Task instructions: Give again, word for word, the lines below that run from the line with "sont l’apanage du" through the line with "107023, г. Москва, ул.". Drop the pictures.
*** Opening Data listing ***
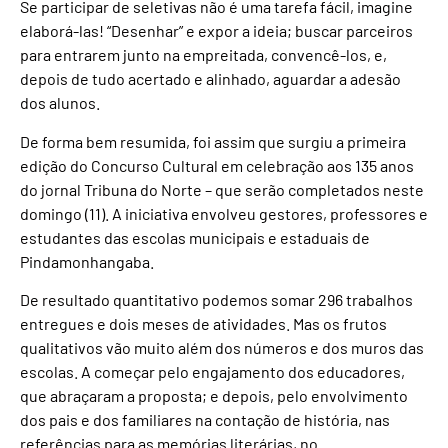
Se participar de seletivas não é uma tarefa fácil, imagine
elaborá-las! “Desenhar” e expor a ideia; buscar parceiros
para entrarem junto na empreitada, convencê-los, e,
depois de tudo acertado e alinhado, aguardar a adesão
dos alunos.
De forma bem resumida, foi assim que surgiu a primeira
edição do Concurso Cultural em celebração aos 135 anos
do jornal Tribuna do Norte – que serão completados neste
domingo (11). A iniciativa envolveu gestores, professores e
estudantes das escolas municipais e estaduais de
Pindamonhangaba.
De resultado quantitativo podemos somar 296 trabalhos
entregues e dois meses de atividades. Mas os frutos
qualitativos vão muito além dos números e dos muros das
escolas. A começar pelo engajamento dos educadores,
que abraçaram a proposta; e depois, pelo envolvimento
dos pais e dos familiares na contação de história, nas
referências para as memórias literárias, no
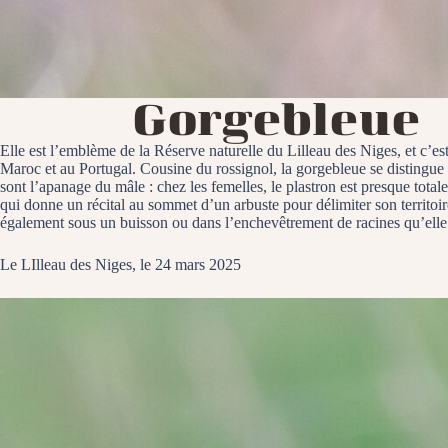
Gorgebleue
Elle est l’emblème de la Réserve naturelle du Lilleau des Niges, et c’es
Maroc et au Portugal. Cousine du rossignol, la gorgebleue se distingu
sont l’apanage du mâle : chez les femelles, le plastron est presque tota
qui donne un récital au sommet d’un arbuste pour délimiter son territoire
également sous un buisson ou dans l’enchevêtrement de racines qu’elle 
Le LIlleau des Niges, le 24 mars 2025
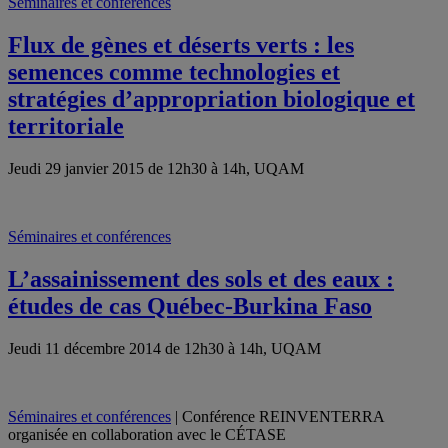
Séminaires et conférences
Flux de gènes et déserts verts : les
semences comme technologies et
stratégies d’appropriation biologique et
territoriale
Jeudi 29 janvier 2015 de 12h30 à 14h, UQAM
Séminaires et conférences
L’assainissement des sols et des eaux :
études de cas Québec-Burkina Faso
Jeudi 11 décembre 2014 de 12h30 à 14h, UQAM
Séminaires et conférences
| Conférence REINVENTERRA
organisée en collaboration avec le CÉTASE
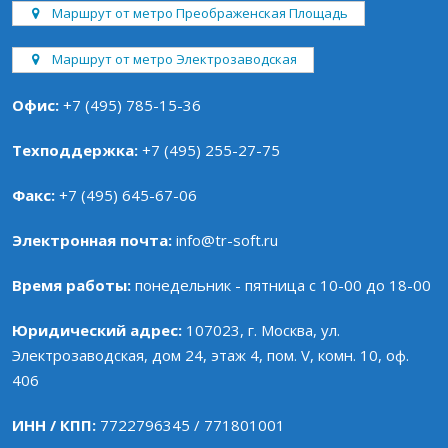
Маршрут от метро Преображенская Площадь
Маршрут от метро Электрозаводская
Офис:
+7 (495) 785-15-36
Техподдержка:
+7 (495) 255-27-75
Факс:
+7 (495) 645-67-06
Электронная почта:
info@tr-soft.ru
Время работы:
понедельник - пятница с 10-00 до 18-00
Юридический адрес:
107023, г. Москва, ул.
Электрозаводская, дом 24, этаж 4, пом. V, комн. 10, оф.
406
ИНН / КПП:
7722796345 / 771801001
*** Closing Data listing ***
Task solution:
sont l’apanage du mâle : chez les femelles, le plastron est presque tota
qui donne un récital au sommet d’un arbuste pour délimiter son territoire
également sous un buisson ou dans l’enchevêtrement de racines qu’elle 
Le LIlleau des Niges, le 24 mars 2025
Séminaires et conférences
Flux de gènes et déserts verts : les
semences comme technologies et
stratégies d’appropriation biologique et
territoriale
Jeudi 29 janvier 2015 de 12h30 à 14h, UQAM
Séminaires et conférences
L’assainissement des sols et des eaux :
études de cas Québec-Burkina Faso
Jeudi 11 décembre 2014 de 12h30 à 14h, UQAM
Séminaires et conférences
| Conférence REINVENTERRA
organisée en collaboration avec le CÉTASE
Маршрут от метро Преображенская Площадь
Маршрут от метро Электрозаводская
Офис:
+7 (495) 785-15-36
Техподдержка:
+7 (495) 255-27-75
Факс:
+7 (495) 645-67-06
Электронная почта:
info@tr-soft.ru
Время работы:
понедельник - пятница с 10-00 до 18-00
Юридический адрес:
107023, г. Москва, ул.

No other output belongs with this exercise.